Giani Pohlmann Saad,Promotora de Justiça da Promotoria de Justiça Especializada de Cachoeira do Sul

Wanderlei José Herbstrith Willig, Promotor de Justiça da Promotoria de Justiça Cível de Cachoeira do Sul



Há muito a doutrina constitucional vem tecendo longas considerações sobre as gerações de direitos, as quais deixa-se de consignar no presente texto, diante da exaustão do tema, mas, para além dos escritos teóricos, a motivação das idéias de Bobbio, no, já se pode dizer, clássico,
A Era dos Direitos deixou como herança inigualável o alerta ao jurista a respeito da necessidade da concretização prática dos direitos fundamentais.

Nenhum outro direito, senão o de viver, tem a dimensão tão ampla do sentido do Direito como instrumento da vida real do que o Princípio da Dignidade da Pessoa Humana.

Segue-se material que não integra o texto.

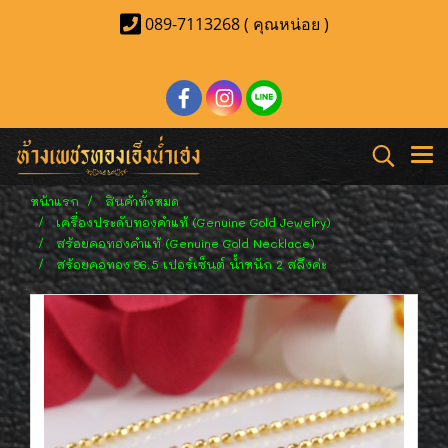
089-7113268 ( คุณหน่อย )
หน้าแรก
สินค้าทั้งหมด
เครื่องประดับทองคำแท้ (Genuine Gold Jewelry)
สร้อยคอทองคำแท้ (Genuine Gold Necklace)
สร้อยคอทอง 96.5 เปอร์เซ็นต์ น้ำหนัก 2 สลึงค่ะ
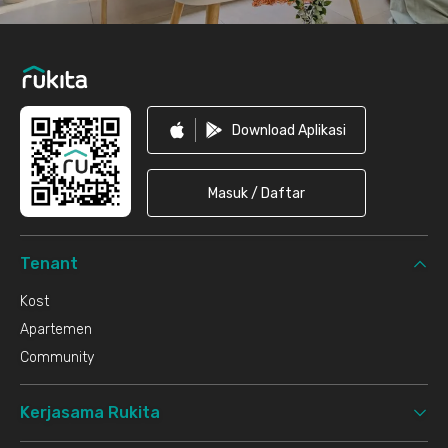
Download Aplikasi
Masuk / Daftar
Tenant
Kost
Apartemen
Community
Kerjasama Rukita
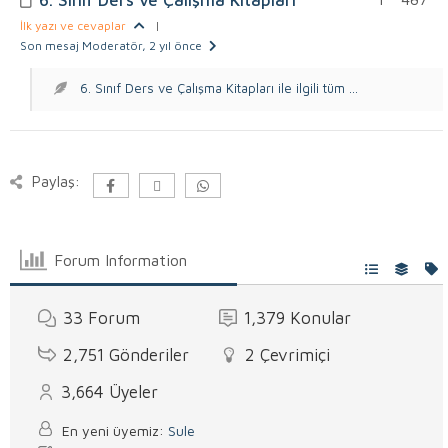
İlk yazı ve cevaplar
|
Son mesaj Moderatör
, 2 yıl önce
6. Sınıf Ders ve Çalışma Kitapları ile ilgili tüm ...
Paylaş:
Forum Information
33
Forum
1,379
Konular
2,751
Gönderiler
2
Çevrimiçi
3,664
Üyeler
En yeni üyemiz:
Sule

Princípio esse, que, para além da mera conjectura sobre o conteúdo básico relativo às mínimas condições de sobrevivência do ser humano, abrange o direito fundamental a ter acesso aos meios que lhe proporcionem buscar a felicidade. (1)

A realidade antagoniza-se à previsão do direito fundamental, esculpido sobre a forma de Princípio basilar, no art. 1º, III, da Constituição Federal, ecoado no art. 3º da Lei nº 8.069/90, Estatuto da Criança e do Adolescente, pois o dia-a-dia do Promotor de Justiça é atender aos milhares de pedidos dos cidadãos privados da oportunidade de ser, estar e buscar seu sentido de vida (2).

De modo que, ao nascer em uma família a qual a estrutura social já privou do mínimo de dignidade, já está o embrionário ser humano limitado na sua condição dignificante, no sentido amplo, pois não esperado, planejado ou até desejado a integrar o mundo nos quais o cotidiano mostra que a primeira geração de direitos ainda é incorporada pela sociedade.

Foi por meio da iniciativa ministerial, a partir do elogiadíssimo trabalho do colega Rodrigo Schoeller de Moraes, com apoio dos Centros de Apoio da Infância e Juventude e Defesa dos Direitos Humanos, bem como da Procuradoria Geral de Justiça, que a sensibilização para a necessidade da atenção dos Promotores de Justiça para a temática tomou corpo, realizando-se diversos seminários promovidos pela Administração do Ministério Público nas regionais do Estado.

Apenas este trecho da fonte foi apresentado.